The recent file application before the Federal Court by Petronas in seeking for a declaration on the PDA 1974 should not be misused by certain quarters to rile up misleading and divisive statements in order to instate hatred among one another, but rather an opportunity for unity among us based on proper and right understanding on the issue at hand. So, it is important for us to understand, that in order for us to fight this right, we also need to understand it right.
I am not in any way defending Petronas in their application, but they have every legal right to file an action in court to seek clarity on its rights under the PDA 1974, especially with Chief Minister Abang Johari assertion that fromJuly 1, 2018, oil and gas (O&G) industry players must abide by state laws such as the Oil Mining Ordinance (OMO) 1958 and Gas Distribution Ordinance (GDO) 2016.
So, technically it is a natural process for the oil and gas company to seek and clarify that under the law, before abiding to any new or even old regulations that is set before them, in order to fully determine whether it is the exclusive owner of the petroleum resources as well as the regulator for the upstream industry throughout the country.
There are even misleading statements from State leaders claiming that this application is an attempt by Petronas or the Pakatan Harapan federal government to ‘steal more if not all’ of our oil & gas resources, depriving the State further in order to pay for loss of revenues due to the abolishment of GST or for whatever other reasons.
Technically, due to the PDA 1974 that was passed in parliament with the full consent of the Sarawak leaders, such full ownership has always belonged to Petronas since 1974 pursuant to Section 2(1) of the Act.
Under S.2(1), this provision stated that, “The entire ownership in, and exclusive rights, powers, liberties and privileges of exploring, exploiting, winning and obtaining petroleum whether it is onshore or offshore of Malaysia shall be vested in a Corporation to be incorporated under the Companies Act 1965 or under the law relating to incorporation of companies”
So, they are not demanding anything new, nor trying to ‘steal more’ or even taking away whatever royalty that is been given now. They are just seeking legal clarification over the matter. Such application would have likely happened even if the federal government was still under Barisan Nasional due to Abang Jo’s claims to assert their licensing rights.
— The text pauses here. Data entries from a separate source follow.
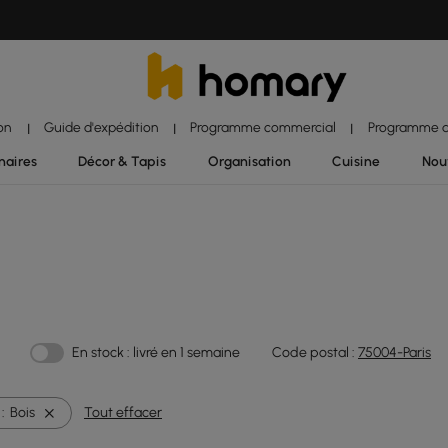
ion
Guide d'expédition
Programme commercial
Programme d'
|
|
|
naires
Décor & Tapis
Organisation
Cuisine
Nou
En stock : livré en 1 semaine
Code postal :
75004-Paris
:
Bois
Tout effacer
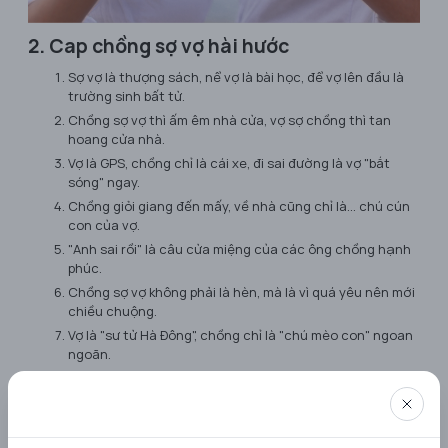
2. Cap chồng sợ vợ hài hước
Sợ vợ là thượng sách, nể vợ là bài học, để vợ lên đầu là
trường sinh bất tử.
Chồng sợ vợ thì ấm êm nhà cửa, vợ sợ chồng thì tan
hoang cửa nhà.
Vợ là GPS, chồng chỉ là cái xe, đi sai đường là vợ "bắt
sóng" ngay.
Chồng giỏi giang đến mấy, về nhà cũng chỉ là... chú cún
con của vợ.
"Anh sai rồi" là câu cửa miệng của các ông chồng hạnh
phúc.
Chồng sợ vợ không phải là hèn, mà là vì quá yêu nên mới
chiều chuộng.
Vợ là "sư tử Hà Đông", chồng chỉ là "chú mèo con" ngoan
ngoãn.
Bí quyết sống lâu của các ông chồng: Nghe lời vợ.
Chồng là "bảo hiểm nhân thọ" của vợ, vợ là "bảo hiểm xã
hội" của chồng.
Đằng sau người đàn ông thành đạt là một người vợ...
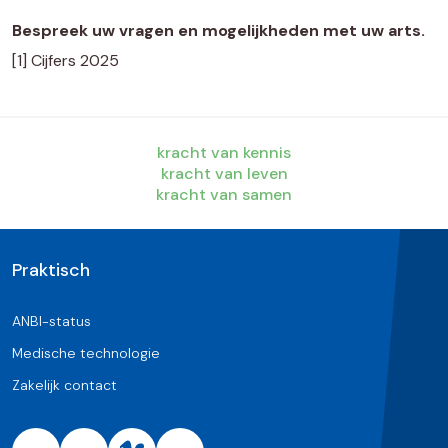
Bespreek uw vragen en mogelijkheden met uw arts.
[1] Cijfers 2025
kracht van kennis
kracht van leven
kracht van samen
Praktisch
ANBI-status
Medische technologie
Zakelijk contact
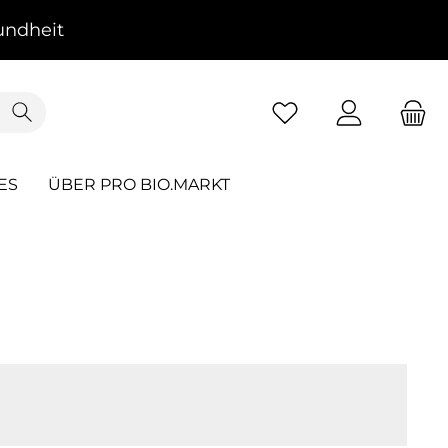
ndheit
ES
ÜBER PRO BIO.MARKT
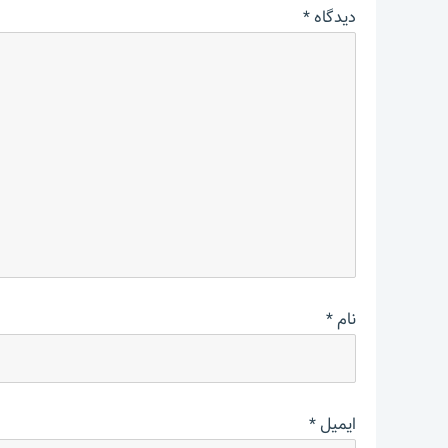
دیدگاه
*
نام
*
ایمیل
*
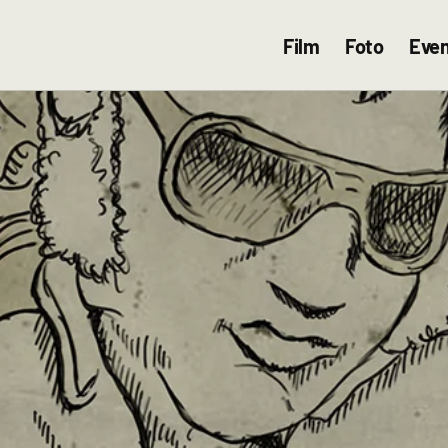
Film
Foto
Even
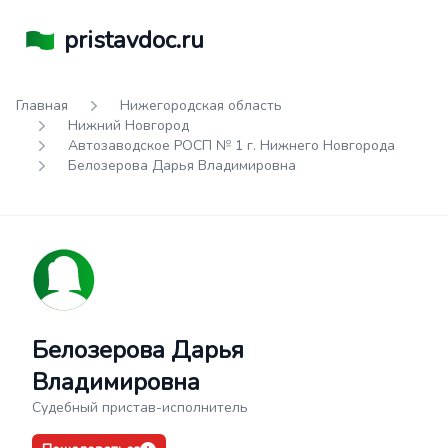
pristavdoc.ru
Главная
Нижегородская область
Нижний Новгород
Автозаводское РОСП № 1 г. Нижнего Новгорода
Белозерова Дарья Владимировна
Белозерова Дарья
Владимировна
Судебный пристав-исполнитель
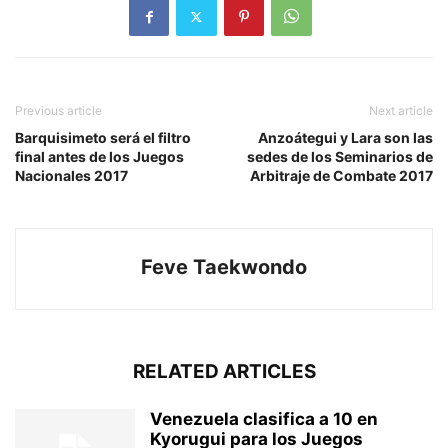
Previous article
Next article
Barquisimeto será el filtro
Anzoátegui y Lara son las
final antes de los Juegos
sedes de los Seminarios de
Nacionales 2017
Arbitraje de Combate 2017
Feve Taekwondo
RELATED ARTICLES
Venezuela clasifica a 10 en
Kyorugui para los Juegos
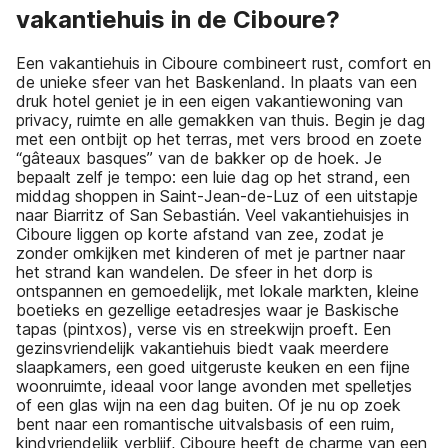
vakantiehuis in de Ciboure?
Een vakantiehuis in Ciboure combineert rust, comfort en
de unieke sfeer van het Baskenland. In plaats van een
druk hotel geniet je in een eigen vakantiewoning van
privacy, ruimte en alle gemakken van thuis. Begin je dag
met een ontbijt op het terras, met vers brood en zoete
“gâteaux basques” van de bakker op de hoek. Je
bepaalt zelf je tempo: een luie dag op het strand, een
middag shoppen in Saint-Jean-de-Luz of een uitstapje
naar Biarritz of San Sebastián. Veel vakantiehuisjes in
Ciboure liggen op korte afstand van zee, zodat je
zonder omkijken met kinderen of met je partner naar
het strand kan wandelen. De sfeer in het dorp is
ontspannen en gemoedelijk, met lokale markten, kleine
boetieks en gezellige eetadresjes waar je Baskische
tapas (pintxos), verse vis en streekwijn proeft. Een
gezinsvriendelijk vakantiehuis biedt vaak meerdere
slaapkamers, een goed uitgeruste keuken en een fijne
woonruimte, ideaal voor lange avonden met spelletjes
of een glas wijn na een dag buiten. Of je nu op zoek
bent naar een romantische uitvalsbasis of een ruim,
kindvriendelijk verblijf, Ciboure heeft de charme van een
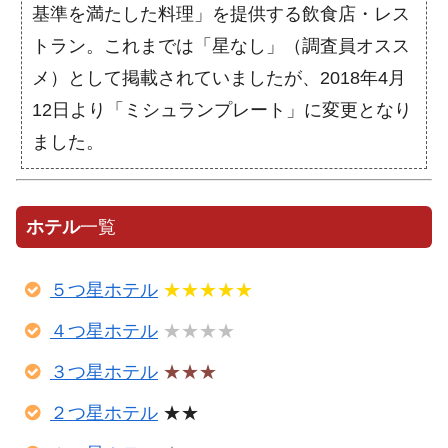
基準を満たした料理」を提供する飲食店・レス
トラン。これまでは「星なし」（調査員オスス
メ）として掲載されていましたが、2018年4月
12日より「ミシュランプレート」に変更となり
ました。
ホテル
一覧
５つ星ホテル
★★★★★
４つ星ホテル
★★★★
３つ星ホテル
★★★
２つ星ホテル
★★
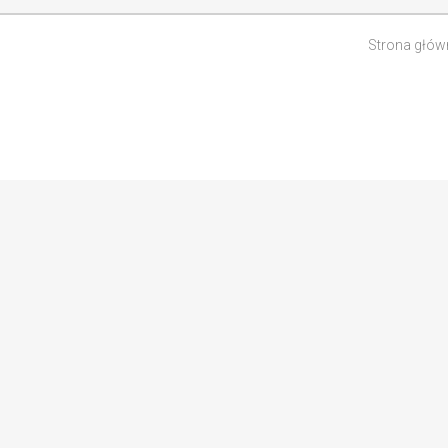
Strona głów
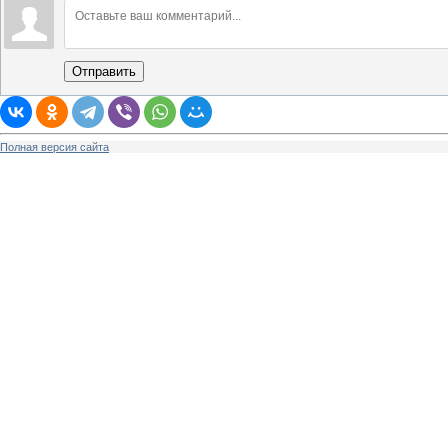
Отправить
Полная версия сайта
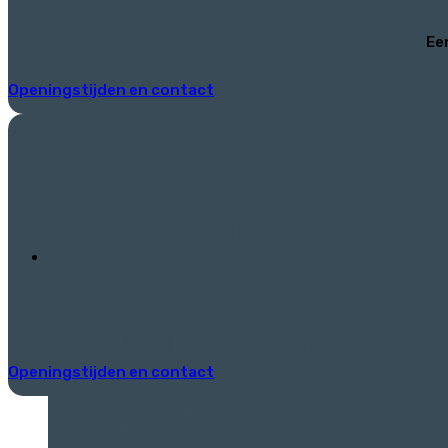
Ee
Openingstijden en contact
Woonprogramma
Categorieën
Vind al onze producten
Openingstijden en contact
Categorieën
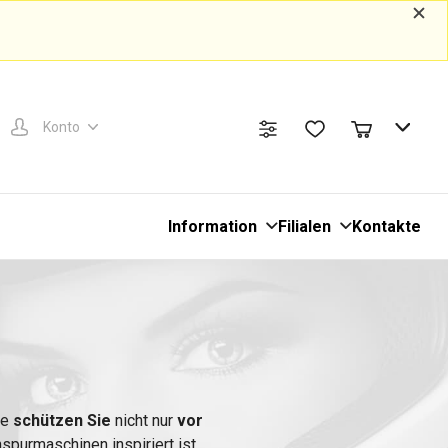
Konto
Information
Filialen
Kontakte
N
ie
schützen Sie
nicht nur
vor
nspurmaschinen inspiriert ist.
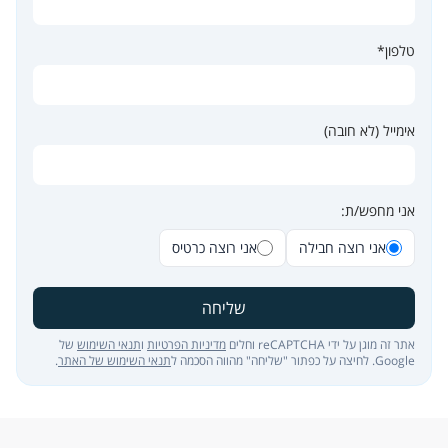
טלפון*
אימייל (לא חובה)
אני מחפש/ת:
אני רוצה חבילה
אני רוצה כרטיס
שליחה
אתר זה מוגן על ידי reCAPTCHA וחלים
מדיניות הפרטיות
ו
תנאי השימוש
של
Google. לחיצה על כפתור "שליחה" מהווה הסכמה ל
תנאי השימוש של האתר
.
Again, I would like to reiterate that I am in no way defending the actions of PETRONAS, but any denial of the legal implications of the claims by our State government is just an attempt to bury our heads in the sand or to continue to deceive the people of Sarawak. Even if Petronas did not initiate such claims, it doesn’t change the fact of the existence of the PDA 1974 as it has yet to be declared by a court of law to be null and void or amended or repealed in Parliament. No public declaration by anyone no matter the position can reverse a law that was consented and passed.
That’s why we should not adopt a ‘victim mentality’ in dealing with the clarification application by Petronas on the PDA1974. When we are confident with our rights, we should be confident that we now have a platform to prove our claims with proper legal authority, and not act as if we are being bullied or being attacked.
We now have the platform for the state government to prove that it has not been making blind assertions in saying that despite the above two legislations, the ownership of our oil and gas resources still belongs to the state including pushing forward arguments including such as the The PDA 1974 was enacted under an emergency law and it has never got endorsement and approval from DUN or cabinet.